As another implementation manner, since the embodiment of the present application further includes a process of renaming the temporary lock file to the fixed lock file, it is easy for the temporary lock file to be converted to the fixed lock file, and then there may be a collision between the temporary lock file and the fixed lock file. The conversion from the temporary lock file to the fixed lock file is specifically obtained by executing step S15 to rename the file. In one embodiment, when step S15 is performed, the temporary lock file is renamed to a fixed lock file by using an atomic naming rule, which may be, for example, deletion of a temporary file name represented in the temporary lock file, and the temporary lock file is identified by using temp as a file suffix as described above, the temporary lock file is renamed to be a fixed lock file, and the temporary lock file can be deleted directly, and the temporary lock file is renamed to be a fixed lock file by taking the sun-seed temporary lock file as an example, and the file name can be modified from the sun-seed temporary file to the sun-seed file directly.

Because the fixed lock file is directly converted based on the temporary lock file, the two may be only the difference of the suffixes, so the temporary lock file cannot be successfully created, and a factor is that there is a conflicted fixed lock file, so the competition detection strategy can be started to determine whether there is a conflicted fixed lock file by further executing the step S14. If so, the currently created temporary lock file cannot be used continuously, and the process returns to step S12, where a new temporary lock file is created for the target data. At this time, a new temporary lock file is created for the target data, still created based on the file name of the target data itself, and by way of example, the above-described sun-temp conflict may be caused by reestablishing a new temporary lock file by using "sun v1. Temp".
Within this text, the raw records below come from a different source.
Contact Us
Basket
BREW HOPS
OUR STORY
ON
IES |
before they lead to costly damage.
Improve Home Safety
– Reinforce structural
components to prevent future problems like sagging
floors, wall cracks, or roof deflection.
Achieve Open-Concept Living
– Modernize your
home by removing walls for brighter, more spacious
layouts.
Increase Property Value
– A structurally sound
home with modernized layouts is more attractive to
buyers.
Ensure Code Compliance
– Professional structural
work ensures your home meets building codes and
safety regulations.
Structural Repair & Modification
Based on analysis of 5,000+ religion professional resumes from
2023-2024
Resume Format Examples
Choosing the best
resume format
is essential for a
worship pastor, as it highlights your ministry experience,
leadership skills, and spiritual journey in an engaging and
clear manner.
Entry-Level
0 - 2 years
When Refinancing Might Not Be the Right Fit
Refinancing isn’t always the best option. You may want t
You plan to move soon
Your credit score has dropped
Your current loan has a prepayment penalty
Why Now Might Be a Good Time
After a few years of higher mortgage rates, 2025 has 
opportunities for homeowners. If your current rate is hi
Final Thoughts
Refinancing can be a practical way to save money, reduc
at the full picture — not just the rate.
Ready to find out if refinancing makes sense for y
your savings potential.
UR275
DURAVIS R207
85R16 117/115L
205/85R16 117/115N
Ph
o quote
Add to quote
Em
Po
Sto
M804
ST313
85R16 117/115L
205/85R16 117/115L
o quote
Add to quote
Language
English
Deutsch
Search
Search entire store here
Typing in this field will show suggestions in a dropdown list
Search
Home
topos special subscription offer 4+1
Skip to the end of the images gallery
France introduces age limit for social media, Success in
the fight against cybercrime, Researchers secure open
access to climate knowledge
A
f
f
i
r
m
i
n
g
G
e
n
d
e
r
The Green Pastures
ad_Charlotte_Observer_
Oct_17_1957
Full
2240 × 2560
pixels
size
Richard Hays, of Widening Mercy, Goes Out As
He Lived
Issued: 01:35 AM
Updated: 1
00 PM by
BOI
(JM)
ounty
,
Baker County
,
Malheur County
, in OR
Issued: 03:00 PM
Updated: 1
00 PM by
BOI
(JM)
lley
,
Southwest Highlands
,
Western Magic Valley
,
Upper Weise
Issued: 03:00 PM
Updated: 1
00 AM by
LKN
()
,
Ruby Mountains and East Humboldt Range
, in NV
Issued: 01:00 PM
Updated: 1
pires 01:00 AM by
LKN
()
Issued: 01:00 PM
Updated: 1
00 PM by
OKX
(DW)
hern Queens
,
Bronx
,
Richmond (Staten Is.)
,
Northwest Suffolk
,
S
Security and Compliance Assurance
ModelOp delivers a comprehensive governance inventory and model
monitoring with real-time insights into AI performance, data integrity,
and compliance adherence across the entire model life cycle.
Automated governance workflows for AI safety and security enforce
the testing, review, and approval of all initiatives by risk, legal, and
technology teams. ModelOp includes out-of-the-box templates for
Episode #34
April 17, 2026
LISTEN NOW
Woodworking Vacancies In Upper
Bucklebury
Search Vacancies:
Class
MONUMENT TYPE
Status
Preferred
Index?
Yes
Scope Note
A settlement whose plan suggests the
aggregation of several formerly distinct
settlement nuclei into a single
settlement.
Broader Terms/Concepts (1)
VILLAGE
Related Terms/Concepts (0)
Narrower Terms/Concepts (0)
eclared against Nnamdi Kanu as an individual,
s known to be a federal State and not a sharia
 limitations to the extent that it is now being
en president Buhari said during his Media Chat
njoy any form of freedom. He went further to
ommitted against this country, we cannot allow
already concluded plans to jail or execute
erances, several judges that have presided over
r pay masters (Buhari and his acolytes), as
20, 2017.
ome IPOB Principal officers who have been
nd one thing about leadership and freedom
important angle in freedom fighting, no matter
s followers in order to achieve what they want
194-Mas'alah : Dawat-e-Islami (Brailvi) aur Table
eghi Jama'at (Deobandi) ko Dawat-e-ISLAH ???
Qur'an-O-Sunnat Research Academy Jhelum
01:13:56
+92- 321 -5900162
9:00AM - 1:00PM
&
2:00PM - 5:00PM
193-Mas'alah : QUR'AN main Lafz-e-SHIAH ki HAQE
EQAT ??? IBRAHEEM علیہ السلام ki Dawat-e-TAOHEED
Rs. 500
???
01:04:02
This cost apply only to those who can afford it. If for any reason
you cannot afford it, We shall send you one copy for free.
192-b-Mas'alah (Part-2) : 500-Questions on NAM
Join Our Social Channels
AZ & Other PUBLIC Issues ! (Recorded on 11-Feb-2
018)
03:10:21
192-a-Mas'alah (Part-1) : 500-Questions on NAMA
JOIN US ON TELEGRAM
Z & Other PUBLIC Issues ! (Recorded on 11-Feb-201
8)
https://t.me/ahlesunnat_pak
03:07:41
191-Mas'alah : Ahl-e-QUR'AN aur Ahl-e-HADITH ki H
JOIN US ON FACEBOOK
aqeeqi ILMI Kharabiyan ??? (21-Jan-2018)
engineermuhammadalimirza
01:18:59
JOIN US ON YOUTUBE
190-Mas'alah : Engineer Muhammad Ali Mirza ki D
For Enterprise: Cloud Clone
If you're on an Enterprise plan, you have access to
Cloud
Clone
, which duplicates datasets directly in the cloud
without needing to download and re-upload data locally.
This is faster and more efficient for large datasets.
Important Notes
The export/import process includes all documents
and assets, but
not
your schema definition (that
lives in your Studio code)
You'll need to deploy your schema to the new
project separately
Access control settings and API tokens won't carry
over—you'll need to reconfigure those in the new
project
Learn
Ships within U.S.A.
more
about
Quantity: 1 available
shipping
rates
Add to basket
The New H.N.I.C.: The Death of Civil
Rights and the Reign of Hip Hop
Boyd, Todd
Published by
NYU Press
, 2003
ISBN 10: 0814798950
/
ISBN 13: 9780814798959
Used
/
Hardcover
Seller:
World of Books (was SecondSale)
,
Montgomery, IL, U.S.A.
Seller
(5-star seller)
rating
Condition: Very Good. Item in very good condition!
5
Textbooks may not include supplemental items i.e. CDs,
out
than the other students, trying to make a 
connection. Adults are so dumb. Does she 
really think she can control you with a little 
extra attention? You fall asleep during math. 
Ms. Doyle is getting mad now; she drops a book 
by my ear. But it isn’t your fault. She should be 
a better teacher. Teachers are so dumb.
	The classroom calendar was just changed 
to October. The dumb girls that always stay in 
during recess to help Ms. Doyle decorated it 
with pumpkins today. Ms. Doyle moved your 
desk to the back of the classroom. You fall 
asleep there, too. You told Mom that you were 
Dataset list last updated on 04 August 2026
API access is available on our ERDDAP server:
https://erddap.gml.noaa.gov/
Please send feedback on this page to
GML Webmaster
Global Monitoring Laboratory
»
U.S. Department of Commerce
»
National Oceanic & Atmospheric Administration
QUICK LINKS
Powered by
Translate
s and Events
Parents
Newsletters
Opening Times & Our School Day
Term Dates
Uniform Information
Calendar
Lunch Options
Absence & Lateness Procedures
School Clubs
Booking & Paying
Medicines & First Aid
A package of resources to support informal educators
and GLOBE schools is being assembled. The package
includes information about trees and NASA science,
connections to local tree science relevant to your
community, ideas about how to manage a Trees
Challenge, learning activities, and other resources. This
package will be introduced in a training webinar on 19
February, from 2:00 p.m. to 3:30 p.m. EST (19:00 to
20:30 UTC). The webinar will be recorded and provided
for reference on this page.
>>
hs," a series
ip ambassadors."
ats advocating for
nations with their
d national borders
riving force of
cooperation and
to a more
In the embodiment of the application, the core processing idea for concurrency conflicts is 'who updates and calculates first for the same data path'. For example, taking the data writing of the sun as an example, if no person uses the data writing of the sun for the path X in advance, the sun is directly created at the moment. However, in this process, there is another user who is also creating, but the sun temp temporary lock file has been created successfully, then the user will not be able to create the sun temp. The temporary lock file is then renamed to a fixed lock file to alter the lock duration of the thread or process. Based on this, step S16 is executed to update the target data to the path corresponding to the renamed fixed lock file of the temporary lock file, which may specifically be uploading the target data to the path corresponding to the renamed fixed lock file.

In the embodiment of the application, the atomic renaming is the transactional guarantee of the HDFS itself, that is, two states, namely, failure with complete success or complete failure without affecting the system state. The atomic renaming aims to ensure that when the temporary lock file is renamed to be a fixed lock file, only one state can exist, either success or failure can be realized, so that when the temporary lock file is attempted to be renamed, the user A can be ensured to preempt the same temporary lock file name by the user B if the renaming is not successful, and at the moment, the temporary lock of the user A fails to be renamed and automatically rolls back to wait for the next round, and the user A can not mistakenly think that the renaming is successful.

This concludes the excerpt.